I'm trying to write a function in the D programming language to replace the calls to C's strtold. (Rationale: To use strtold from D, you have to convert D strings to C strings, which is inefficient. Also, strtold can't be executed at compile time.) I've come up with an implementation that mostly works, but I seem to lose some precision in the least significant bits.
The code to the interesting part of the algorithm is below and I can see where the precision loss comes from, but I don't know how to get rid of it. (I've left out a lot of the parts of code that weren't relevant to the core algorithm to save people reading.) What string-to-float algorithm will guarantee that the result will be as close as possible on the IEEE number line to the value represented by the string.

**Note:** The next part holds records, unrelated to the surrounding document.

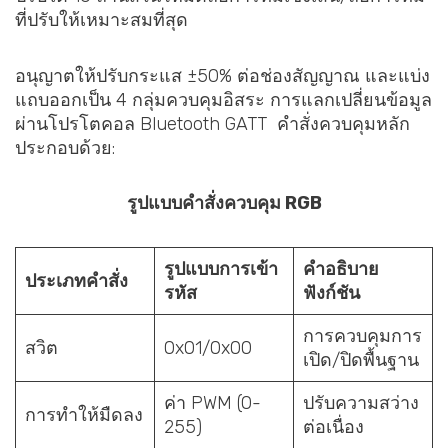
ที่ปรับให้เหมาะสมที่สุด
อนุญาตให้ปรับกระแส ±50% ต่อช่องสัญญาณ และแบ่ง
แถบออกเป็น 4 กลุ่มควบคุมอิสระ การแลกเปลี่ยนข้อมูล
ผ่านโปรโตคอล Bluetooth GATT คำสั่งควบคุมหลัก
ประกอบด้วย:
รูปแบบคำสั่งควบคุม RGB
รูปแบบการเข้า
คำอธิบาย
ประเภทคำสั่ง
รหัส
ฟังก์ชัน
การควบคุมการ
สวิต
0x01/0x00
เปิด/ปิดพื้นฐาน
ค่า PWM (0-
ปรับความสว่าง
การทำให้มืดลง
255)
ต่อเนื่อง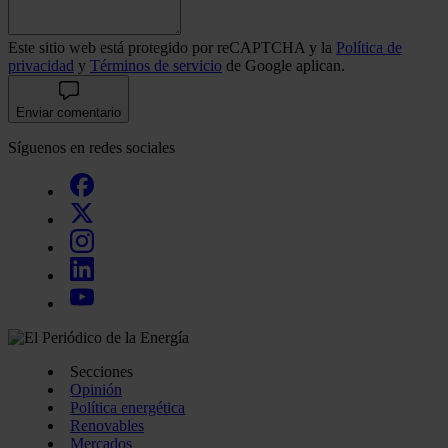
Este sitio web está protegido por reCAPTCHA y la
Política de
privacidad
y
Términos de servicio
de Google aplican.
Enviar comentario
Síguenos en redes sociales
Secciones
Opinión
Política energética
Renovables
Mercados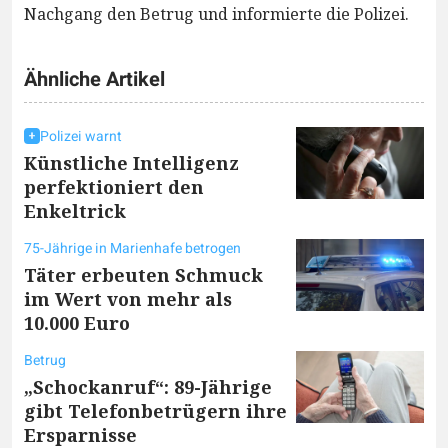
Nachgang den Betrug und informierte die Polizei.
Ähnliche Artikel
Polizei warnt
Künstliche Intelligenz
perfektioniert den
Enkeltrick
75-Jährige in Marienhafe betrogen
Täter erbeuten Schmuck
im Wert von mehr als
10.000 Euro
Betrug
„Schockanruf“: 89-Jährige
gibt Telefonbetrügern ihre
Ersparnisse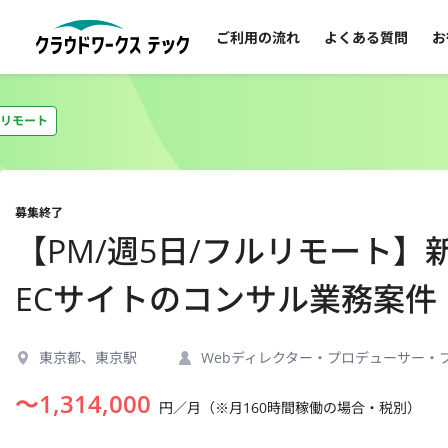
ご利用の流れ
よくある質問
お
リモート
募集終了
【PM/週5日/フルリモート】
ECサイトのコンサル業務案件
東京都、東京駅
Webディレクター・プロデューサー・
〜
1,314,000
円／月（※月160時間稼働の場合・税別）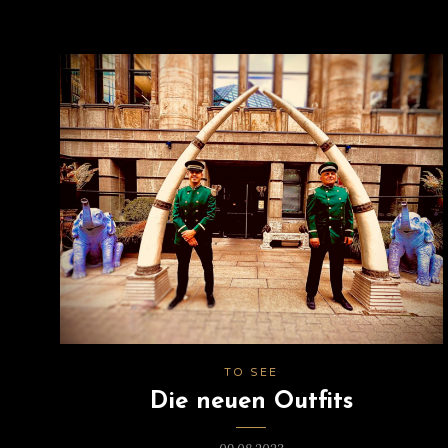
TO SEE
Die neuen Outfits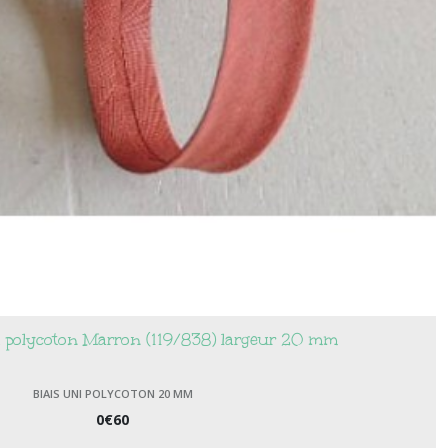
ni polycoton Marron (119/838) largeur 20 mm
BIAIS UNI POLYCOTON 20 MM
0
€
60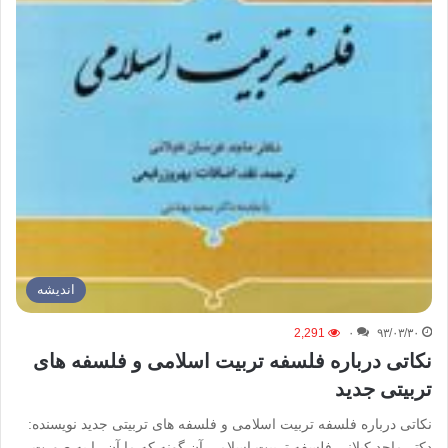
اندیشه
2,291
۰
۹۳/۰۳/۳۰
نکاتی درباره فلسفه تربیت اسلامی و فلسفه های
تربیتی جدید
نکاتی درباره فلسفه تربیت اسلامی و فلسفه های تربیتی جدید نویسنده:
دکتر ماجد کیلانی فلسفه تربیت اسلامی آن گونه که ما آن را به صورت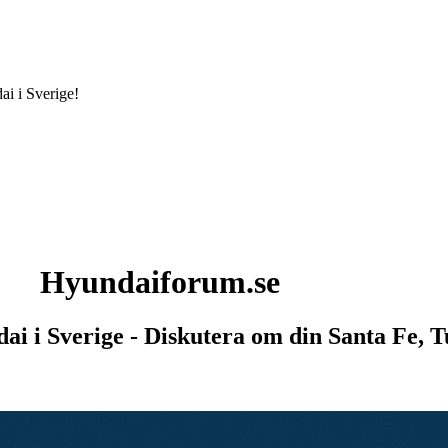
ai i Sverige!
Hyundaiforum.se
dai i Sverige - Diskutera om din Santa Fe, 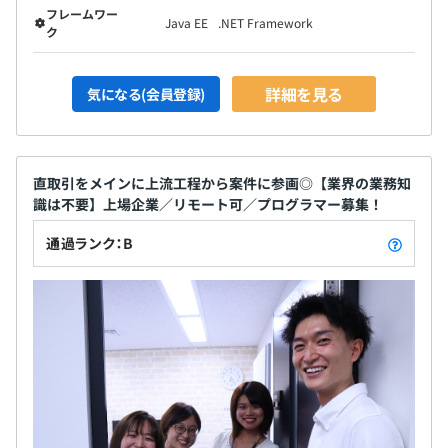
フレームワー
Java EE
.NET Framework
ク
詳細を見る
気になる(会員登録)
直取引をメインに上流工程から案件に参画◎【業界の業務知
識は不要】上場企業／リモート可／プログラマー募集！
通過ランク：B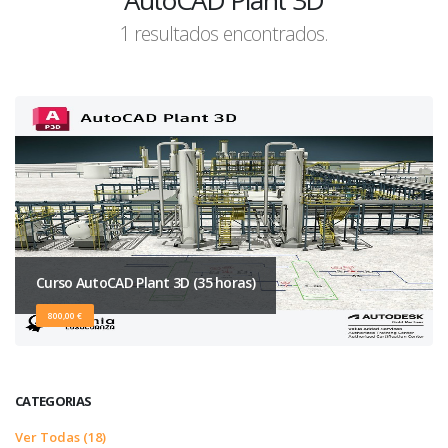
AutoCAD Plant 3D
1 resultados encontrados.
Curso AutoCAD Plant 3D (35 horas)
800,00 €
CATEGORIAS
Ver Todas (18)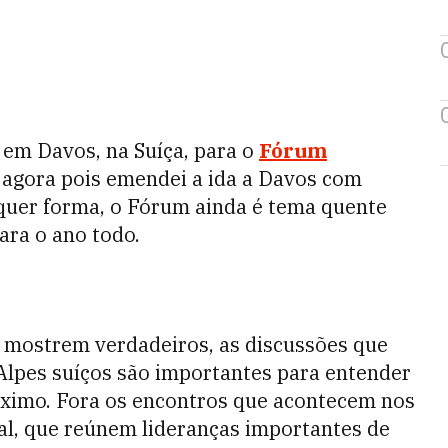
 em Davos, na Suíça, para o
Fórum
 agora pois emendei a ida a Davos com
lquer forma, o Fórum ainda é tema quente
ara o ano todo.
 mostrem verdadeiros, as discussões que
Alpes suíços são importantes para entender
óximo. Fora os encontros que acontecem nos
al, que reúnem lideranças importantes de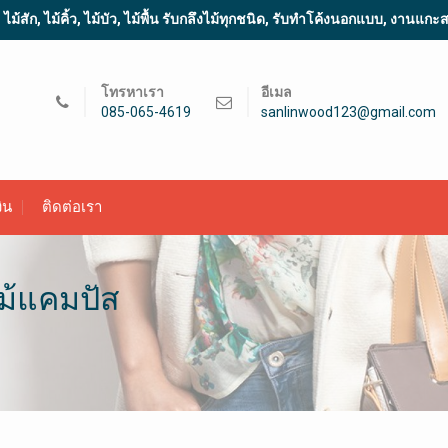
้สัก, ไม้คิ้ว, ไม้บัว, ไม้พื้น รับกลึงไม้ทุกชนิด, รับทำโค้งนอกแบบ, งานแก
โทรหาเรา
อีเมล
085-065-4619
sanlinwood123@gmail.com
ิน
ติดต่อเรา
ม้แคมปัส​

real currentPlace = 10.0L ^^ (pointPos - ePos + 1 + expon);
real ans = 0;
for(int index = ePos - 1; index > -1; index--) {
if(str[index] == '.') {
continue;
}
if(str[index] < '0' || str[index] > '9') {
err();
}
auto digit = cast(int) str[index] - cast(int) '0';
ans += digit * currentPlace;
currentPlace *= 10;
}
return ans * sign;
Also, I'm using the unit tests for the old version, which did things like:
assert(to!(real)("0.456") == 0.456L);
Is it possible that the answers being produced by my function are actually more accurate than the representation the compiler produces when parsing a floating point literal, but the compiler (which is written in C++) always agrees exactly with strtold because it uses strtold internally for parsing floating point literals?